Response on: The Design Of Everyday Things – Don Norman

Chapter 1

From the first chapter of the book, I could understand a few of the key points the author is trying to bring across. Firstly, would be the experience of handling a door, having the typical “push/pull” problem. We all have encountered this problem in our lives, pushing a pull door, vice versa. Even though design itself have advanced a great deal, I feel that this problem has not really been solved, in a way, where there are people still pushing a pull door, up till today.

This brings me to the next point. Us as being human, are used to getting things to work through the method of trial and error. However, this trial and error method would mean that a design was not well-thought of and hence needing the user to encounter difficulty in using the product and learning from it.

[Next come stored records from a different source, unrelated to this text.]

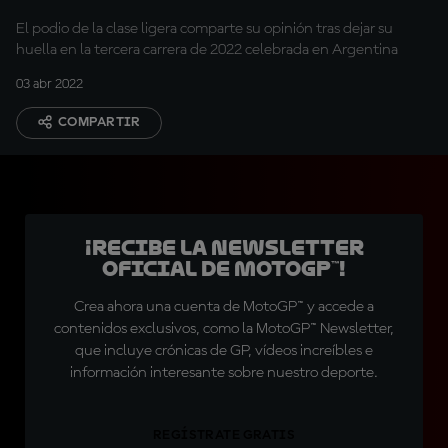
El podio de la clase ligera comparte su opinión tras dejar su
huella en la tercera carrera de 2022 celebrada en Argentina
03 abr 2022
COMPARTIR
¡Recibe la Newsletter
oficial de MotoGP™!
Crea ahora una cuenta de MotoGP™ y accede a
contenidos exclusivos, como la MotoGP™ Newsletter,
que incluye crónicas de GP, vídeos increíbles e
información interesante sobre nuestro deporte.
REGÍSTRATE GRATIS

The differentiation of Design Specializations was something new to me as it clearly allows me to understand the differences between the three design specializations when it could be easily mistaken for one another. When compared to HCD, it also gave me a clearer picture on what all these mean and how they relate to each other in terms of user experience. Beside understanding these differences, I benefitted from the examples given throughout the chapter and the dialogue between the student and mentor. Simple examples allowed me to understand confusing terms in regards to signifiers and allowance.

While it was insightful and enriching to me as I read the first chapter of the book, however, I would like to ask:

  • How is experience design different from ergonomics? Or are they the same?
  • Leading from first question: If I carefully design my products with human ergonomics and fulfil the needs of the target user, does it also mean that I have given a positive user experience?